About the National COVID Cohort Collaborative

Updates from N3C

National COVID Cohort Collaborative (N3C) Data Enclave

  • More than 5 million COVID-19-positive patients and more than 14 billion rows of data are included in this enclave. Apply for N3C access today.
  • The public-facing N3C Cohort Exploration Dashboard provides high-level information about the N3C cohort and N3C Data Enclave.
  • More than 300 projects are underway using the enclave data to examine associations between COVID-19 patient outcomes and social determinants of health. View the current list of publications.
  • The N3C Data Enclave has a library of more than 30 external data sets, including mortality, viral variance and environmental data, that can be linked to the clinical data.

 

The National COVID Cohort Collaborative (N3C) maintains one of the largest collections of clinical data related to COVID-19 symptoms and patient outcomes in the United States. With stewardship from NCATS, more than 70 institutions worked together to build this extensive database. Having access to a large, centralized data resource allows research teams to study COVID-19 and identify potential treatments as the pandemic evolves. Learn the facts about the N3C by downloading and sharing the N3C fact sheet (PDF - 382KB).

On this page:

What is the N3C?

The N3C is a partnership among many organizations to provide clinical data in close to real time to improve our knowledge of COVID-19 and potential treatment strategies.

The N3C effort is centered on the following:

  1. Establishing a secure data repository (the N3C Data Enclave) for studying COVID-19-related data.
  2. Receiving existing patient data derived from electronic health records (EHRs) provided by participating U.S. health care sites.
  3. Providing operational support for researchers using the N3C Data Enclave to navigate in the N3C platform and collaborate on COVID-19 research.
  4. Ensuring research using the N3C Data Enclave follows the rules and expectations of NCATS and its partners to keep the data secure and protect patient privacy.

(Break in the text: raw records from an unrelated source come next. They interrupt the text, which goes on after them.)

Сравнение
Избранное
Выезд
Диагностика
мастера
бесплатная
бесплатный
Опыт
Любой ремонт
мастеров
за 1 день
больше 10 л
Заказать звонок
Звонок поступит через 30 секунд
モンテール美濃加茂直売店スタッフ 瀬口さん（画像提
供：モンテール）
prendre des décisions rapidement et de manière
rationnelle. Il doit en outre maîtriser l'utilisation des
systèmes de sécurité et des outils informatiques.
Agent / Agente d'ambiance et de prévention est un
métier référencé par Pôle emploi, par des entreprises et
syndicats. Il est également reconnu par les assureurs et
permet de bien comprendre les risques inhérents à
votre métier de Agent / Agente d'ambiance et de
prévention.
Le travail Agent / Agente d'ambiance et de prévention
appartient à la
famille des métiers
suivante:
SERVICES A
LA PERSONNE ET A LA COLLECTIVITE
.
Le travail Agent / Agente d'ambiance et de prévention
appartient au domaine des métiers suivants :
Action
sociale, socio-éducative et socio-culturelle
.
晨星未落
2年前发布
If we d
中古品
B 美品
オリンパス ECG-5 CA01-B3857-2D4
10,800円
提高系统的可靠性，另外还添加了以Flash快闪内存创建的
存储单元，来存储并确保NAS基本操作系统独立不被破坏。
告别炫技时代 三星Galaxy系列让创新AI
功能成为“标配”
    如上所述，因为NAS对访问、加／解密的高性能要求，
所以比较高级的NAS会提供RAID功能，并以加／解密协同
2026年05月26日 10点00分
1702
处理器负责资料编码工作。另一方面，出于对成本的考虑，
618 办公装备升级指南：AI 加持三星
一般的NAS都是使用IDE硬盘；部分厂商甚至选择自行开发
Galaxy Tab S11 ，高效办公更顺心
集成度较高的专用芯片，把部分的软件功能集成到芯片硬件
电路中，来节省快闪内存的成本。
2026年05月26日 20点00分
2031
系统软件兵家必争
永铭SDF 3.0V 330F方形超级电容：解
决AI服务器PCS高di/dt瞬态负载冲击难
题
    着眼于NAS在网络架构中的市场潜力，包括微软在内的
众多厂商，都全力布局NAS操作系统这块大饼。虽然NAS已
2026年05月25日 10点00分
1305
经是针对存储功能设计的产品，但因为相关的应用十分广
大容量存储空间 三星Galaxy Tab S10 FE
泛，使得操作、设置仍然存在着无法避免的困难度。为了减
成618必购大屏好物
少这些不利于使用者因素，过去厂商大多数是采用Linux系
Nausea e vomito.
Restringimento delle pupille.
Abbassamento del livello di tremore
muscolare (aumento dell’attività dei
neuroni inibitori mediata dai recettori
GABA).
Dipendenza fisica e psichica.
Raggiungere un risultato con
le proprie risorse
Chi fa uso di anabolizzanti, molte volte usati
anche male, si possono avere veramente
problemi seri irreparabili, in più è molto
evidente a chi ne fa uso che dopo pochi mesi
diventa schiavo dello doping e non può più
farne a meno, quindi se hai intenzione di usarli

Since September 2020, the N3C has made data accessible to more than 3,000 researchers and clinicians to study the progression of COVID-19, identify risk and protective factors, search for effective treatments, understand the long-term disease effects, and determine how best to care for those with the disease.

N3C partners include the following:

  • Health care providers that provide the data in the N3C, including NCATS Clinical and Translational Science Awards (CTSA) Program hubs and the institutions supported by the NIH National Institute of General Medical Sciences’ Institutional Development Award Networks for Clinical and Translational Research (IDeA-CTR).
  • The National Center for Data to Health (CD2H), which guides and governs the collaborative science environment within the N3C and also serves as the CTSA Program’s informatics coordinating center.
  • NCATS, which provides governance, oversight and the secure research platform — the N3C Data Enclave — to maintain and protect the data.
  • The scientific community and research leaders with data science and clinical expertise who harmonize data so that it can be studied together and compared across the nation.

Learn more about key partners:

How does the N3C improve public health?

Identifying the Public Health Need

Since the beginning of the pandemic, health care providers and researchers have worked diligently to understand the novel SARS-CoV-2 virus and the disease it causes, COVID-19. Our understanding of COVID-19 — its signs, symptoms and effective courses of treatment — at the start of the pandemic was very limited. As this disease spread rapidly through communities, cities and countries, many clinics and hospitals collected important patient health information. However, when data are collected at different institutions and in different formats, it is difficult to put them together in a way that helps researchers and doctors understand the characteristics of the disease.

The medical and research communities urgently need large amounts of data to better understand COVID-19, including how it spreads, who is most at risk, which treatments help, and what the effects of the disease are, including long-term effects.

Making COVID-19 Data More Available for Research

In response to this urgent need, NCATS and its partners developed the N3C to collect existing EHR data from hospitals and clinics and to make these data available to researchers seeking to understand COVID-19.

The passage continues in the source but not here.